**Exercise**: Write out each record below exactly, but not the pictures.
═════ Source records ═════
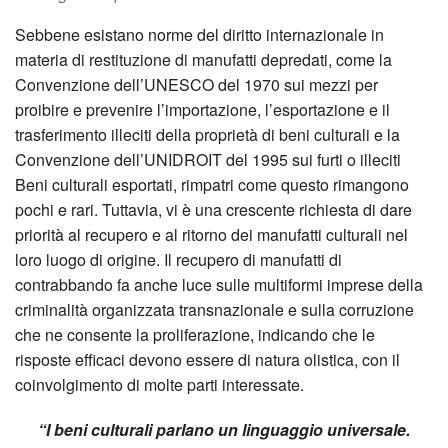
Sebbene esistano norme del diritto internazionale in
materia di restituzione di manufatti depredati, come la
Convenzione dell’UNESCO del 1970 sui mezzi per
proibire e prevenire l’importazione, l’esportazione e il
trasferimento illeciti della proprietà di beni culturali e la
Convenzione dell’UNIDROIT del 1995 sui furti o illeciti
Beni culturali esportati, rimpatri come questo rimangono
pochi e rari. Tuttavia, vi è una crescente richiesta di dare
priorità al recupero e al ritorno dei manufatti culturali nel
loro luogo di origine. Il recupero di manufatti di
contrabbando fa anche luce sulle multiformi imprese della
criminalità organizzata transnazionale e sulla corruzione
che ne consente la proliferazione, indicando che le
risposte efficaci devono essere di natura olistica, con il
coinvolgimento di molte parti interessate.
“I beni culturali parlano un linguaggio universale.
═════
**Response below**:
Sebbene esistano norme del diritto internazionale in
materia di restituzione di manufatti depredati, come la
Convenzione dell’UNESCO del 1970 sui mezzi per
proibire e prevenire l’importazione, l’esportazione e il
trasferimento illeciti della proprietà di beni culturali e la
Convenzione dell’UNIDROIT del 1995 sui furti o illeciti
Beni culturali esportati, rimpatri come questo rimangono
pochi e rari. Tuttavia, vi è una crescente richiesta di dare
priorità al recupero e al ritorno dei manufatti culturali nel
loro luogo di origine. Il recupero di manufatti di
contrabbando fa anche luce sulle multiformi imprese della
criminalità organizzata transnazionale e sulla corruzione
che ne consente la proliferazione, indicando che le
risposte efficaci devono essere di natura olistica, con il
coinvolgimento di molte parti interessate.
“I beni culturali parlano un linguaggio universale.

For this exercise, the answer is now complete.